---------- Given data

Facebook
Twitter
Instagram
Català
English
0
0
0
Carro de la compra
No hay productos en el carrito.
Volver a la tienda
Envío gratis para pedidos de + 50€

--------------------

Work task:
Your answer must be every record above, set down exactly as written.

Answer section:
Facebook
Twitter
Instagram
Català
English
0
0
0
Carro de la compra
No hay productos en el carrito.
Volver a la tienda
Envío gratis para pedidos de + 50€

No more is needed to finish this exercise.